Monday, October 24, 2011

Lessons From New Orleans

STOP THE PRESSES!  Check out this editorial in tomorrow's NY Times – it doesn't get any better than this!

 

October 15, 2011

www.nytimes.com/2011/10/16/opinion/sunday/lessons-from-new-orleans.html

Lessons From New Orleans

Before Hurricane Katrina, more than 60 percent of children in New Orleans attended a failing school. Now, only about 18 percent do.

Five years ago, less than a quarter of the children in a special district set up by the state to manage the lowest performing schools scored at or above the "basic" level on state tests. Now, nearly half  do.

Education Secretary Arne Duncan says the progress made by New Orleans's school reform effort in the six years since Hurricane Katrina has been "stunning." And there are many reasons for optimism about a system that is overwhelmingly made up of poor and minority students — just the sort of place where optimism is in short supply.

There are three important things to consider about the New Orleans experience: Many of the structural changes occurred because the hurricane essentially destroyed the old system, allowing the city to begin fresh. Charter schools, while a foundation of the system now, did not by themselves improve achievement. And finally, New Orleans has done the hard work of changing the school culture while embracing new instructional methods.

The city has put in place a system for steadily ratcheting up school performance requirements. It has also been helped by state education reforms passed in recent years. Louisiana, which has historically ranked near the bottom nationally in student performance, mandated teacher evaluations that take student achievement into account. It also created an innovative system that evaluates teacher preparation programs based on how their graduates go on to improve students' work in important areas, including reading, math and science.

By the time of the storm, the state and the city were fully intent on strengthening the teaching corps. With its schools empty, New Orleans took the extraordinary step of laying off the entire teaching force, requiring basic skills tests for those who wished to return to their jobs. By some estimates, only about 20 percent of the original force returned to work.

Meanwhile, schools that had been failing for years came under the control of the Recovery School District, a state entity that opted out of collective bargaining agreements with teachers' unions.
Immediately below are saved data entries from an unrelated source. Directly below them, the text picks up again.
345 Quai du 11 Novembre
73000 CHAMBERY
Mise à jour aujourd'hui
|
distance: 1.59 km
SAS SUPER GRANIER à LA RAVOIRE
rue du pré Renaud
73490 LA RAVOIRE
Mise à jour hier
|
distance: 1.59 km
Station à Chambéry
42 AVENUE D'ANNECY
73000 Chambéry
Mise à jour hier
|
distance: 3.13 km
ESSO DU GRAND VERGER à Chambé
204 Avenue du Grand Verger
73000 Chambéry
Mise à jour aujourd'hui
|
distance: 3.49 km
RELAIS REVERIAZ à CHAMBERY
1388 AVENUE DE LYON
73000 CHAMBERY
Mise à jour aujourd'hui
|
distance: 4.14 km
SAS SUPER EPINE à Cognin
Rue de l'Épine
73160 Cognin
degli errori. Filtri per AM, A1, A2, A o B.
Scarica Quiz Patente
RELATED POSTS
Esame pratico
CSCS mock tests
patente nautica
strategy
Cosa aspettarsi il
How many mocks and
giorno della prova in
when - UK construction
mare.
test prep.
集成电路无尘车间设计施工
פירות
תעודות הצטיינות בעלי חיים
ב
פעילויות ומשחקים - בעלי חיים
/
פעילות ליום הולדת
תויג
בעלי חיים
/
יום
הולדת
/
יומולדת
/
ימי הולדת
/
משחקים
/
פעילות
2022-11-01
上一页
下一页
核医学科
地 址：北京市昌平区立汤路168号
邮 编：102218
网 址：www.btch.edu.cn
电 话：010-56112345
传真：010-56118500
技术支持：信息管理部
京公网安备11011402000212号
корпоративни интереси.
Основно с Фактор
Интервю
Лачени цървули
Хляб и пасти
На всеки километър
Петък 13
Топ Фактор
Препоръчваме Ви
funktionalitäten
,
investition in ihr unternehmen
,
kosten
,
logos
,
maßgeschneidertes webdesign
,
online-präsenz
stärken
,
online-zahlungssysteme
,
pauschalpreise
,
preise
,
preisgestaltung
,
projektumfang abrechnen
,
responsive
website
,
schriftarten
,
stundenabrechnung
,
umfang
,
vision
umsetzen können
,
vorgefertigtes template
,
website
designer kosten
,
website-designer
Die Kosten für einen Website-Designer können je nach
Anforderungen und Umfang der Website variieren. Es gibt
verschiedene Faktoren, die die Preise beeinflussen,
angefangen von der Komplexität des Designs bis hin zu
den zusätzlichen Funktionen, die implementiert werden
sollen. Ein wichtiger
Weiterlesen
The district, which now oversees an overwhelming majority of the city's schools, streamlined the central bureaucracy, and pushed money and policy authority down to the school building level. It also recruited new talent from around the country, making New Orleans a magnet for young school leaders.
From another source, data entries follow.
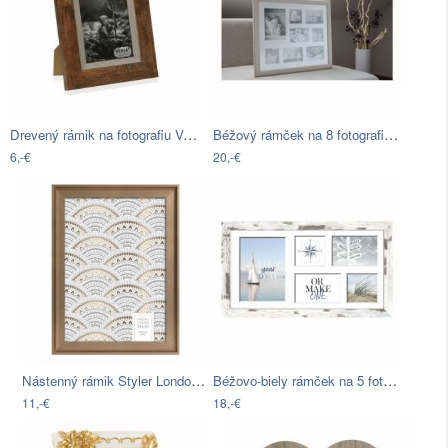
Drevený rámik na fotografiu Versa…
Béžový rámček na 8 fotografií Styler…
6,-€
20,-€
Nástenný rámik Styler London, 21 × 30 cm
Béžovo-biely rámček na 5 fotografií…
11,-€
18,-€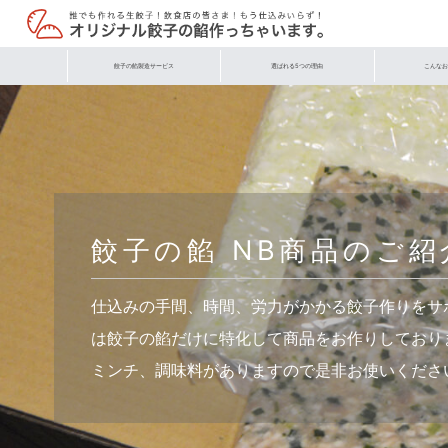
餃子の餡製造サービス
選ばれる5つの理由
こんなお
餃子の餡 NB商品のご紹
仕込みの手間、時間、労力がかかる餃子作りをサ
は餃子の餡だけに特化して商品をお作りしており
ミンチ、調味料がありますので是非お使いくださ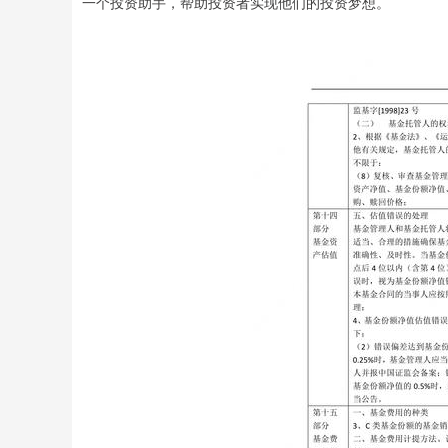
一个投资助手，帮助投资者实现他们的投资梦想。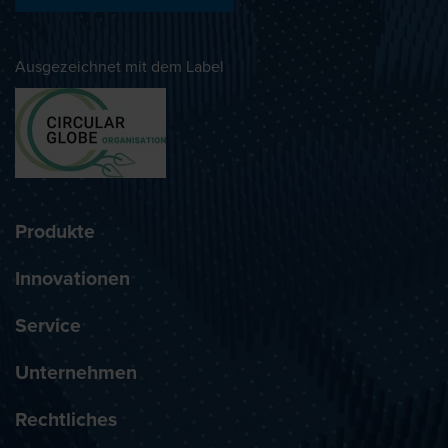
Ausgezeichnet mit dem Label
Produkte
Innovationen
Service
Unternehmen
Rechtliches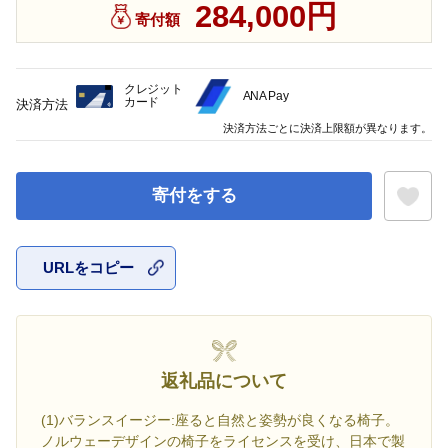
284,000円
寄付額
クレジット
ANA Pay
カード
決済方法
決済方法ごとに決済上限額が異なります。
寄付をする
URLをコピー
お気に入
返礼品について
(1)バランスイージー:座ると自然と姿勢が良くなる椅子。
ノルウェーデザインの椅子をライセンスを受け、日本で製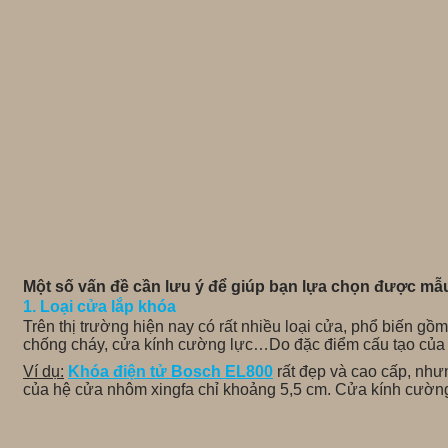
Một số vấn đề cần lưu ý để giúp bạn lựa chọn được mẫ
1. Loại cửa lắp khóa
Trên thị trường hiện nay có rất nhiều loại cửa, phổ biến g
chống cháy, cửa kính cường lực…Do đặc điểm cấu tạo của cá
Ví dụ:
Khóa điện tử Bosch EL800
rất đẹp và cao cấp, nh
của hệ cửa nhôm xingfa chỉ khoảng 5,5 cm. Cửa kính cường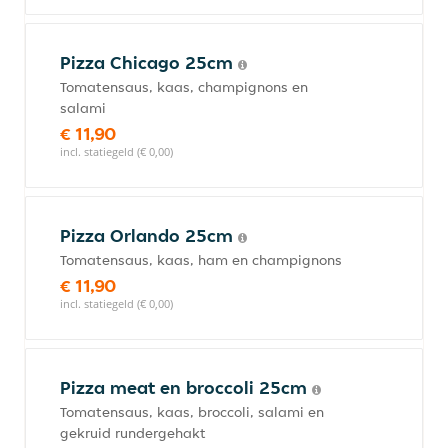
Pizza Chicago 25cm
Tomatensaus, kaas, champignons en
salami
€ 11,90
incl. statiegeld (€ 0,00)
Pizza Orlando 25cm
Tomatensaus, kaas, ham en champignons
€ 11,90
incl. statiegeld (€ 0,00)
Pizza meat en broccoli 25cm
Tomatensaus, kaas, broccoli, salami en
gekruid rundergehakt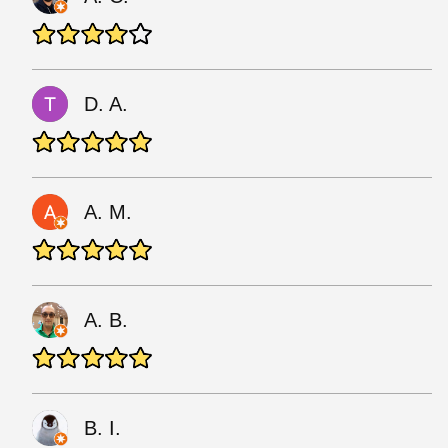
D. A.
A. M.
A. B.
B. I.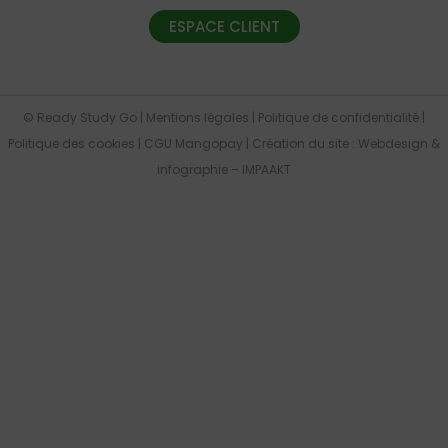
ESPACE CLIENT
© Ready Study Go |
Mentions légales
|
Politique de confidentialité
|
Politique des cookies
|
CGU Mangopay
| Création du site :
Webdesign &
infographie
– IMPAAKT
Three-quarters of the city's schools are charter schools, which are given broad latitude to attack educational problems as long as they meet rigorous state improvement criteria. Nationally, charter schools — which are publicly financed — are often accused of siphoning off scarce resources and taking the best students from traditional schools. That is less of an issue in New Orleans, where most schools are charters with open enrollment, and where school officials are monitoring to make sure schools stay open to all comers.

Charters around the country are often no better than traditional schools, and are frequently worse. In New Orleans, they appear to be better on average than charters elsewhere. They generally have a longer school day and a longer school year than most schools. They spend a great deal of time teaching study and time management skills, and plan each student's development. None of these attributes are particular to charters, but they have helped turn the schools around.

New Orleans still has a long way to go to become a uniformly good school system. But by bringing in fresh ideas and strong instructional methods, it is showing that even a system with a long history of failure can improve.